Somehow he thinks saying those things will in some small degree be comforting. But he has always been stupid in relationships, and he is being stupid now.
“Then why did you leave?” She is screaming at him. He doesn’t think he’s ever seen her screaming before. “You just threw it all away! There’s something wrong with you!”
“I’m not going to say that you’re incorrect about that.” He looks down, unable to look directly into those angry eyes. “But if we had married, whom would you have married? In our relatively short time together, how much did you really learn about me? How much would you have known after three years? Five years? How much do I even understand myself? I would try to be honest with you, but am I going to tell you things I think will make you dislike me?”
“So how is that different from any other relationship?”

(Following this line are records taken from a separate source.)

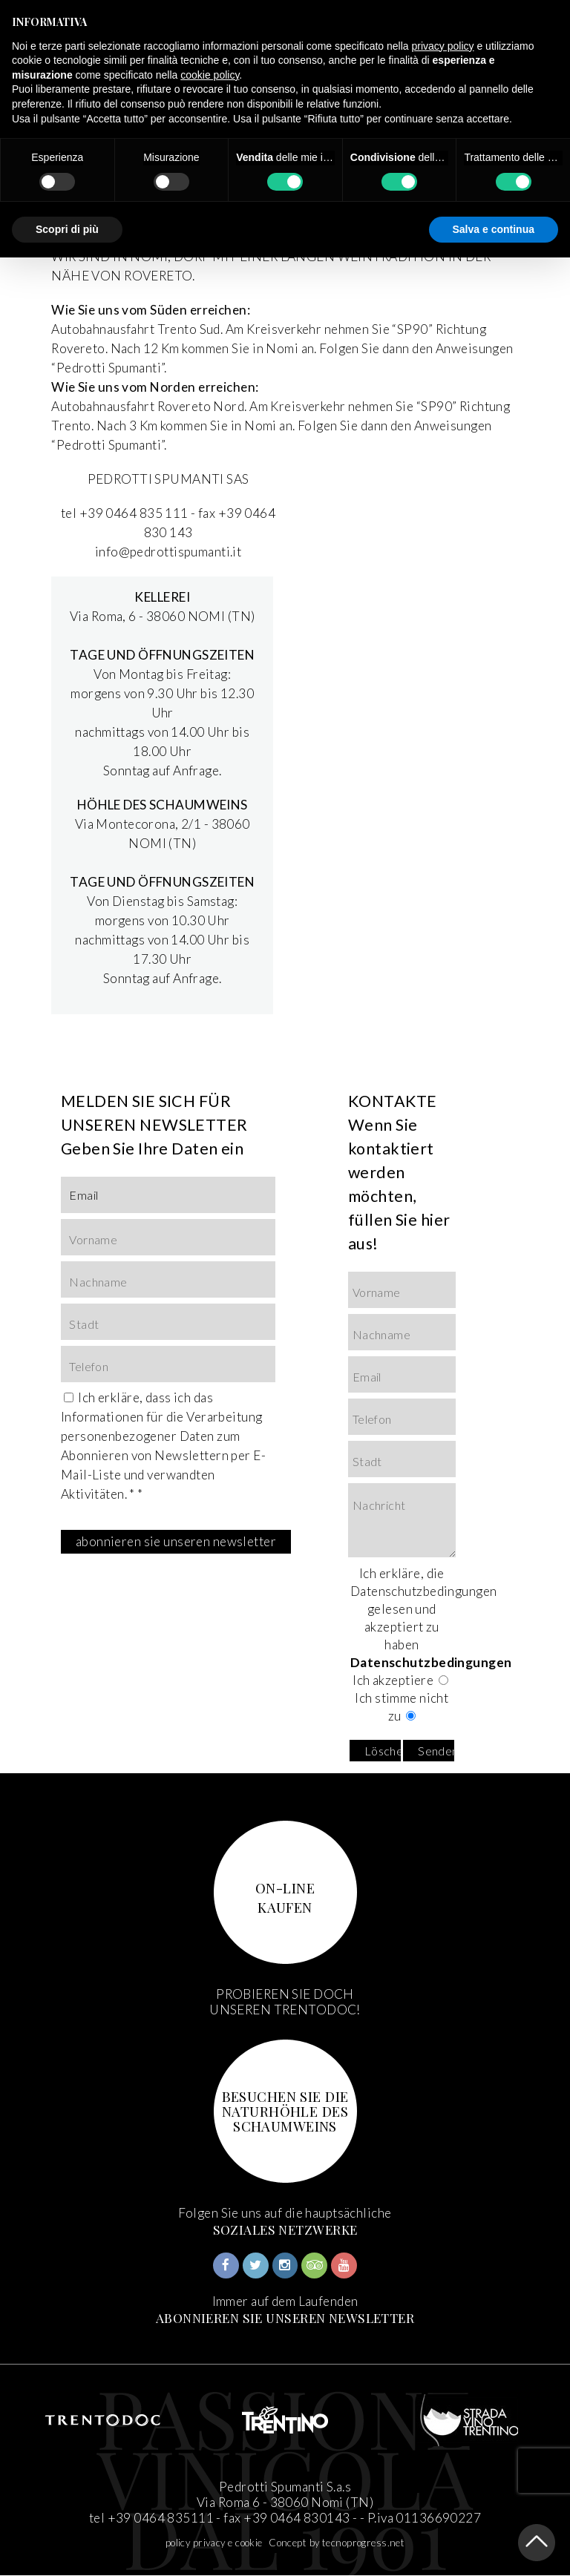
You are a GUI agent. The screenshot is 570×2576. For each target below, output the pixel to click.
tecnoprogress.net (363, 2543)
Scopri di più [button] (67, 229)
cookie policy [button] (209, 75)
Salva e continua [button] (493, 229)
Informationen (102, 1417)
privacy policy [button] (443, 46)
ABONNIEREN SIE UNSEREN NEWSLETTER (285, 2317)
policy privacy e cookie (214, 2543)
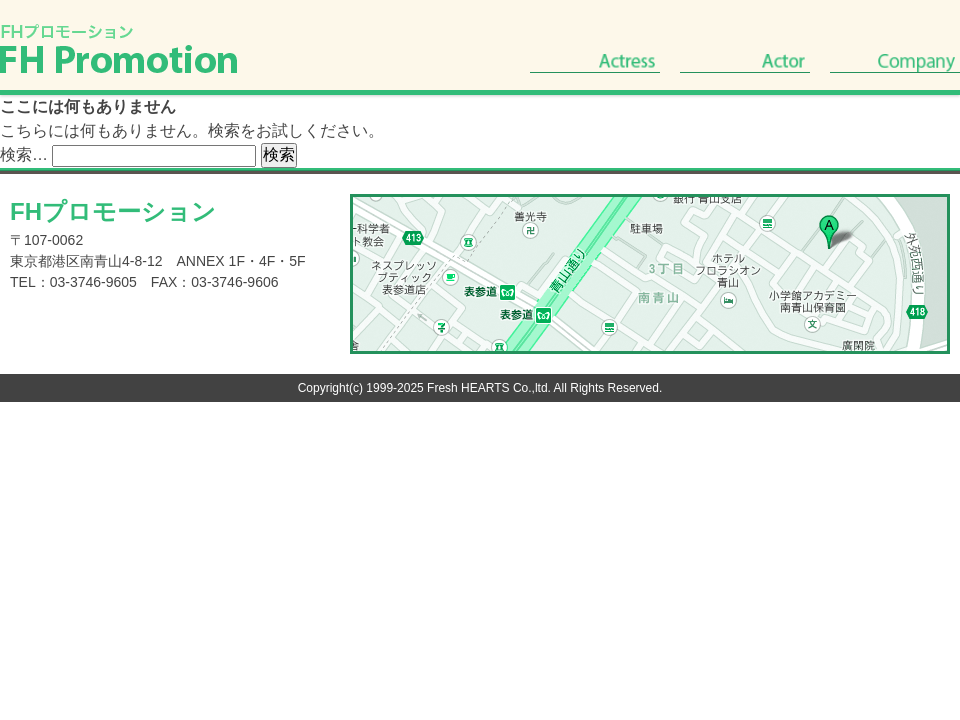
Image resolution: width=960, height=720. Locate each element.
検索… (24, 154)
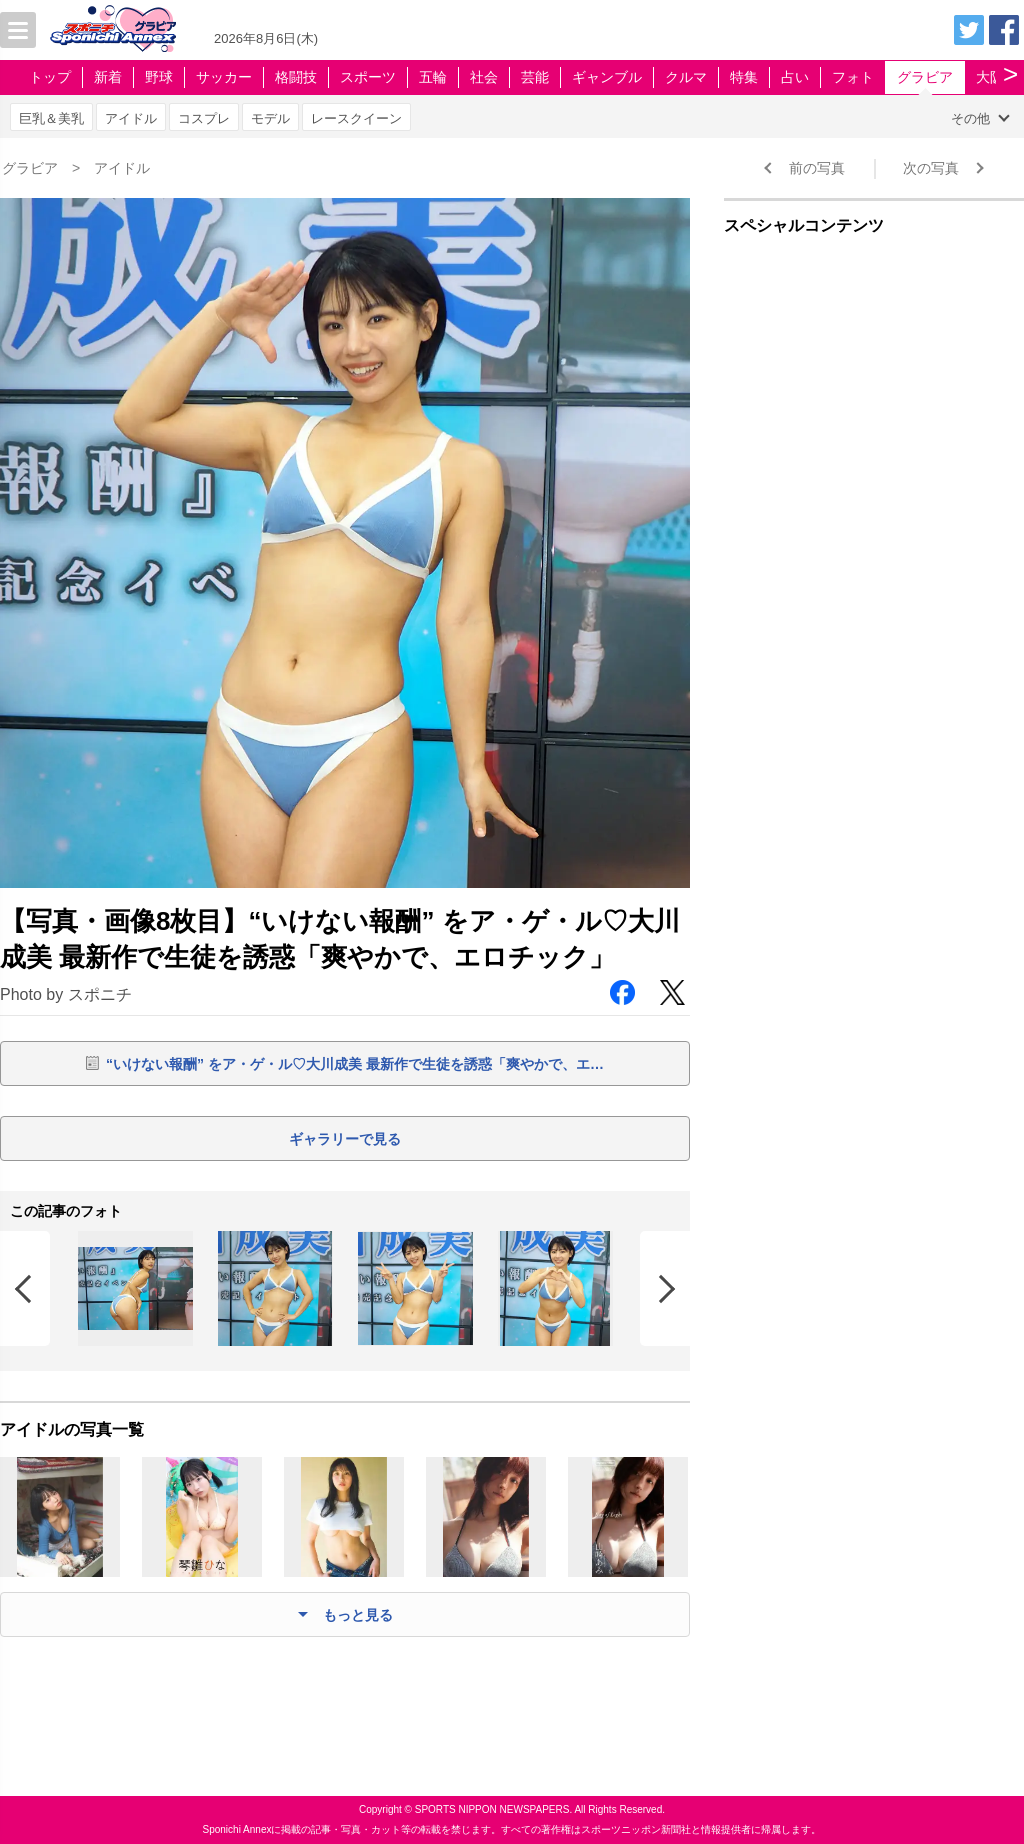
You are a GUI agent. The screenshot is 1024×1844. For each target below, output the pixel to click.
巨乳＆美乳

“I don’t think it is. I don’t know. Is my ‘self’ anything more than a random accumulation of brain cells? These things that are me, are they anything more than accidental?”
“Bob…”
“You call me that name, but does it identify me any more precisely than any other? It’s a label my parents gave me, and the government finds convenient, like a label on a file so that you can find it among all the other files. But you can put anything you want into that file, can’t you? If I married you I would have been Bob with wife and kids and a house at a specific address in an all too specific neighborhood, working at any of a number of possible occupations, with benefits. I would have been well adjusted. I would have been happy. But I’m not at all sure it would have been right.”

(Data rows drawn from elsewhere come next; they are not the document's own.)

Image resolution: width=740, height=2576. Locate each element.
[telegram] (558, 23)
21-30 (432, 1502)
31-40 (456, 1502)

She stares at him for a long time. When she leaves without saying anything more, he feels embarrassed, but relieved.
The nameless man returns to his hotel room and sits in an overstuffed chair the texture of battered skin. He has moved this chair to face the window so that he might have a fresh breeze on his face. He replays his conversation with Mary. He feels genuinely sorry that he has hurt her but he is anxious about something much more important right now: what if she tells others where to find him?
What if she finds some way to get in touch with his parents?

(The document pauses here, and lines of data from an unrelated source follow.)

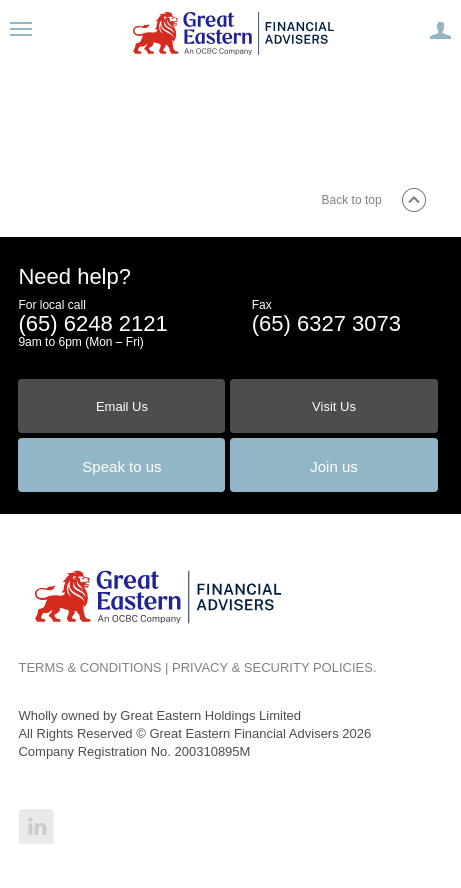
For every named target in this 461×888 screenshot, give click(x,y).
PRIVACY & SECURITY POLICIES (272, 667)
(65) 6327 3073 (326, 323)
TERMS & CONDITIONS (89, 667)
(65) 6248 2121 (92, 323)
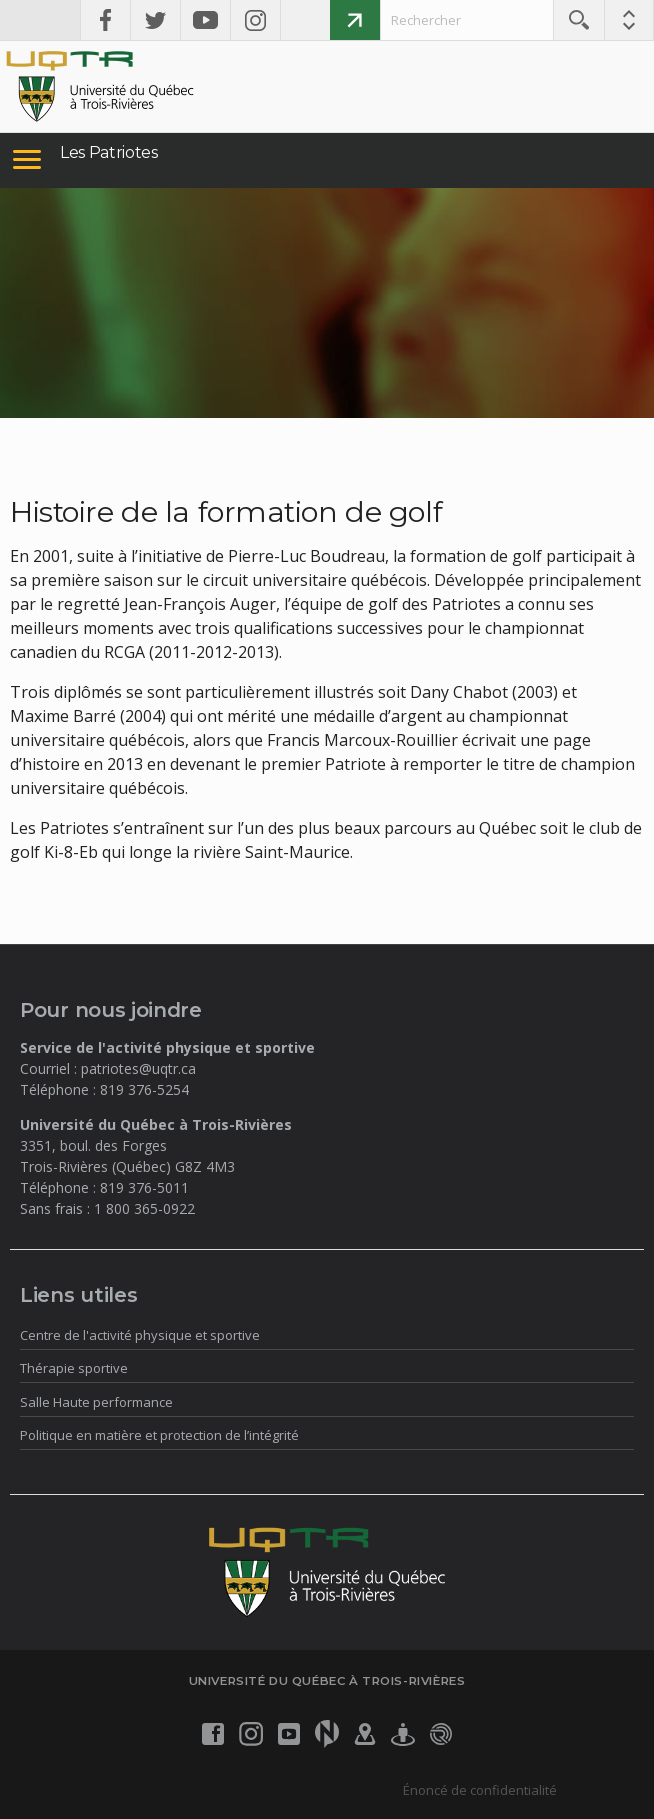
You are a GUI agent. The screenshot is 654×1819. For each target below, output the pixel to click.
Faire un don (355, 20)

He has never seriously considered the possibility before. Once she asked to meet his parents and he told her he hadn’t spoken to them in years. Which was perfectly true. When she asked him about what had happened he told her it was too painful for him to talk about, but that someday they would. The first part of that statement had been basically true but even then he’d known he wouldn’t be around long enough for the second part. He’s already made a few too many mistakes with her, giving her his real first name and inadvertently revealing the state where he had been born (and where his parents, as far as he knows, still live). Those two items shouldn’t be enough to track down his history but who knew how many other slips he might have made? That’s what happened when you got close to someone. Perhaps she had just enough information, and perhaps she was angry enough, to contact his parents.
He tries to imagine the resulting conversation, the trading of stories, the bonding of these people who cannot fathom his odd behavior. Contemplating it makes him ill. He thinks about them visiting one another, trading pictures, hiring professional assistance. He knows he will need to leave this place sooner than planned, but perhaps there is still a way to buy himself more time.